Kalinin Dmitrii V, Holl Ralph
Institut für Pharmazeutische und Medizinische Chemie der Westfalischen Wilhelms-Universitat Munster, Corrensstr. 48, D-48149 Münster, Germany.
Curr Top Med Chem. 2016;16(21):2379-430. doi: 10.2174/1568026616666160413135835.
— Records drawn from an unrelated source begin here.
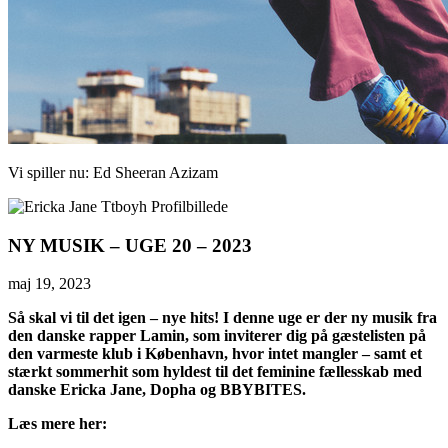
Vi spiller nu:
Ed Sheeran
Azizam
NY MUSIK – UGE 20 – 2023
maj 19, 2023
Så skal vi til det igen – nye hits! I denne uge er der ny musik fra
den danske rapper Lamin, som inviterer dig på gæstelisten på
den varmeste klub i København, hvor intet mangler – samt et
stærkt sommerhit som hyldest til det feminine fællesskab med
danske Ericka Jane, Dopha og BBYBITES.
Læs mere her: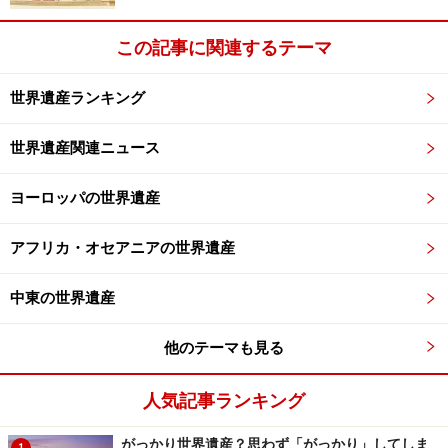
この記事に関連するテーマ
世界遺産ランキング
世界遺産関連ニュース
ヨーロッパの世界遺産
アフリカ・オセアニアの世界遺産
中東の世界遺産
他のテーマも見る
人気記事ランキング
がっかり世界遺産？思わず「がっかり」してしま
1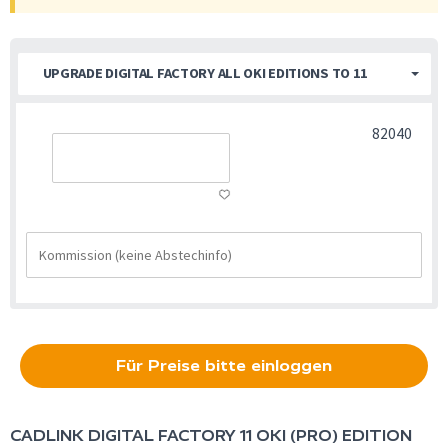
UPGRADE DIGITAL FACTORY ALL OKI EDITIONS TO 11
82040
Für Preise bitte einloggen
CADLINK DIGITAL FACTORY 11 OKI (PRO) EDITION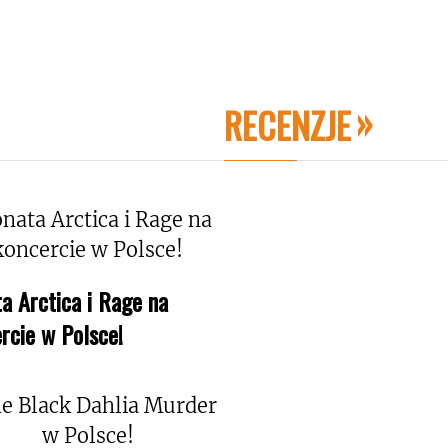
RECENZJE
a Arctica i Rage na
rcie w Polsce!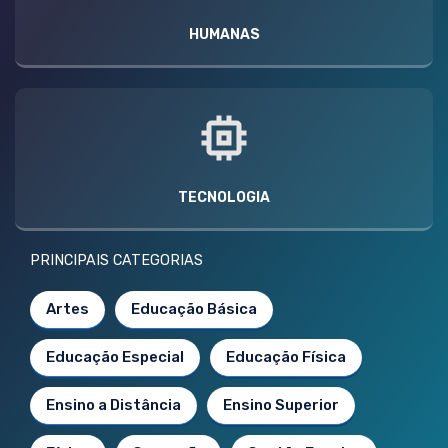
HUMANAS
TECNOLOGIA
PRINCIPAIS CATEGORIAS
Artes
Educação Básica
Educação Especial
Educação Física
Ensino a Distância
Ensino Superior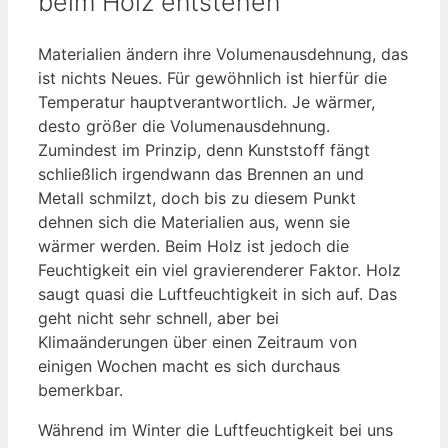
beim Holz entstehen
Materialien ändern ihre Volumenausdehnung, das
ist nichts Neues. Für gewöhnlich ist hierfür die
Temperatur hauptverantwortlich. Je wärmer,
desto größer die Volumenausdehnung.
Zumindest im Prinzip, denn Kunststoff fängt
schließlich irgendwann das Brennen an und
Metall schmilzt, doch bis zu diesem Punkt
dehnen sich die Materialien aus, wenn sie
wärmer werden. Beim Holz ist jedoch die
Feuchtigkeit ein viel gravierenderer Faktor. Holz
saugt quasi die Luftfeuchtigkeit in sich auf. Das
geht nicht sehr schnell, aber bei
Klimaänderungen über einen Zeitraum von
einigen Wochen macht es sich durchaus
bemerkbar.
Während im Winter die Luftfeuchtigkeit bei uns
The bacterial enzyme UDP-3-O-[(R)-3-hydroxymyristoyl]-N-acetylglucosamine deacetylase (LpxC), catalyzing the first committed step of lipid A biosynthesis, represents a promising target in the development of novel antibiotics against Gram-negative bacteria. Structure, catalytic reaction mechanism and regulation of the Zn2+-dependent metalloamidase have been intensively investigated. The enzyme is required for growth and viability of Gram-negative bacteria, displays no sequence homology with any mammalian protein, but is highly conserved in Gram-negative bacteria, thus permitting the development of Gram-negative selective antibacterial agents with limited off-target effects. Several smallmolecule LpxC inhibitors have been developed, like the substrate analog TU-514 (12a), the aryloxazoline L-161,240 (13w), the sulfonamide BB-78485 (23a), the N-aroyl-L-threonine derivative CHIR-090 (24a), the sulfone-containing pyridone LpxC-3 (43e), and the uridine-based inhibitor 1-68A (47a), displaying diverse inhibitory and antibacterial activities. Most of these compounds share a Zn2+-binding hydroxamate moiety attached to a structural element addressing the hydrophobic tunnel or the UDP binding site. The butadiynyl derivative ACHN-975 (28) is the first LpxC inhibitor entering clinical trials.
细菌酶UDP-3-O-[(R)-3-羟基肉豆蔻酰基]-N-乙酰葡糖胺脱乙酰酶(LpxC)催化脂多糖A生物合成的首个关键步骤,是开发针对革兰氏阴性菌的新型抗生素的一个有前景的靶点。对这种依赖锌的金属酰胺酶的结构、催化反应机制及调控已进行了深入研究。该酶是革兰氏阴性菌生长和存活所必需的,与任何哺乳动物蛋白均无序列同源性,但在革兰氏阴性菌中高度保守,因此有望开发出脱靶效应有限的革兰氏阴性菌选择性抗菌剂。已开发出几种小分子LpxC抑制剂,如底物类似物TU-514(12a)、芳基恶唑啉L-161,240(13w)、磺酰胺BB-78485(23a)、N-芳酰基-L-苏氨酸衍生物CHIR-090(24a)、含砜吡啶酮LpxC-3(43e)以及基于尿苷的抑制剂1-68A(47a),它们表现出不同的抑制和抗菌活性。这些化合物大多都有一个与靶向疏水通道或UDP结合位点的结构元件相连的结合锌的异羟肟酸部分。丁二炔基衍生物ACHN-975(28)是首个进入临床试验的LpxC抑制剂。